## MATERIAL PROVIDED

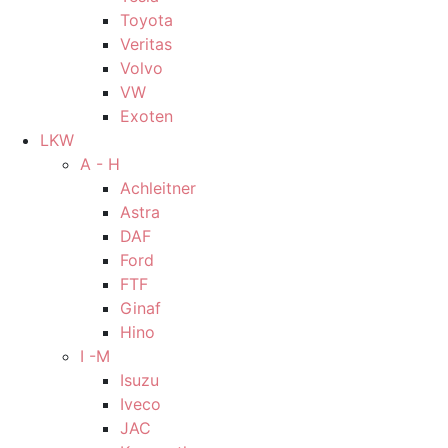
Toyota
Veritas
Volvo
VW
Exoten
LKW
A - H
Achleitner
Astra
DAF
Ford
FTF
Ginaf
Hino
I -M
Isuzu
Iveco
JAC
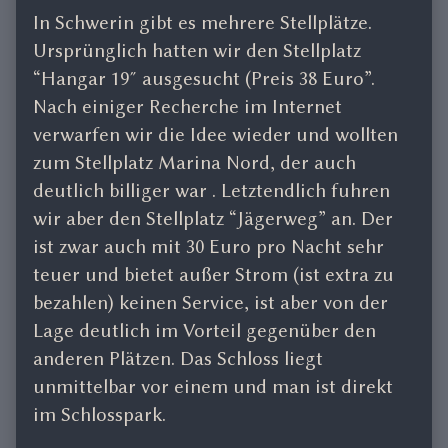
In Schwerin gibt es mehrere Stellplätze.
Ursprünglich hatten wir den Stellplatz
“Hangar 19″ ausgesucht (Preis 38 Euro”.
Nach einiger Recherche im Internet
verwarfen wir die Idee wieder und wollten
zum Stellplatz Marina Nord, der auch
deutlich billiger war . Letztendlich fuhren
wir aber den Stellplatz “Jägerweg” an. Der
ist zwar auch mit 30 Euro pro Nacht sehr
teuer und bietet außer Strom (ist extra zu
bezahlen) keinen Service, ist aber von der
Lage deutlich im Vorteil gegenüber den
anderen Plätzen. Das Schloss liegt
unmittelbar vor einem und man ist direkt
im Schlosspark.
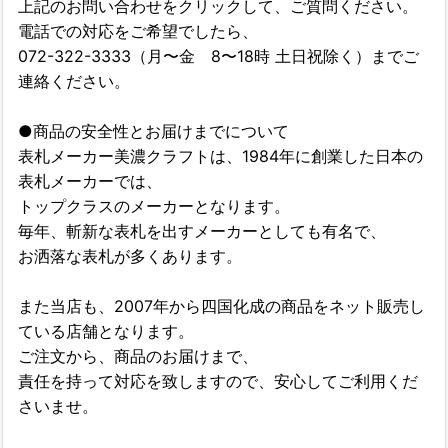
上記のお問い合わせをクリックして、ご質問ください。
電話での対応をご希望でしたら、
072-322-3333（月〜金 8〜18時 土日祝除く）までご
連絡ください。
●商品の安全性とお届けまでについて
表札メーカー美濃クラフトは、1984年に創業した日本の
表札メーカーでは、
トップクラスのメーカーとなります。
毎年、斬新な表札を出すメーカーとしても有名で、
お洒落な表札が多くあります。
また当店も、2007年から四国化成の商品をネット販売し
ている店舗となります。
ご注文から、商品のお届けまで、
責任を持って対応を致しますので、安心してご利用くだ
さいませ。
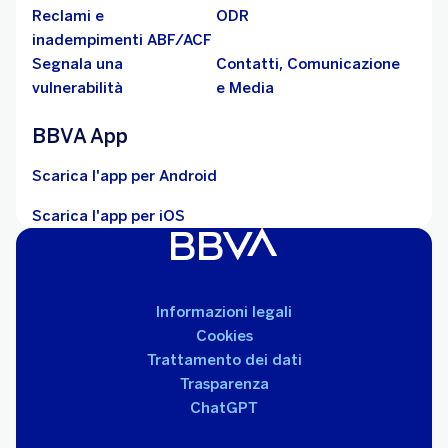
Reclami e
ODR
inadempimenti ABF/ACF
Segnala una
Contatti, Comunicazione
vulnerabilità
e Media
BBVA App
Scarica l'app per Android
Scarica l'app per iOS
Informazioni legali
Cookies
Trattamento dei dati
Trasparenza
ChatGPT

## WHAT NEEDS TO BE DONE
Having located the line with "お洒落な表札が多くあります。", copy it exactly along with every later line through the end of the listing above, but omit the pictures.

## THE COMPLETED TASK
お洒落な表札が多くあります。
また当店も、2007年から四国化成の商品をネット販売し
ている店舗となります。
ご注文から、商品のお届けまで、
責任を持って対応を致しますので、安心してご利用くだ
さいませ。
Reclami e
ODR
inadempimenti ABF/ACF
Segnala una
Contatti, Comunicazione
vulnerabilità
e Media
BBVA App
Scarica l'app per Android
Scarica l'app per iOS
Informazioni legali
Cookies
Trattamento dei dati
Trasparenza
ChatGPT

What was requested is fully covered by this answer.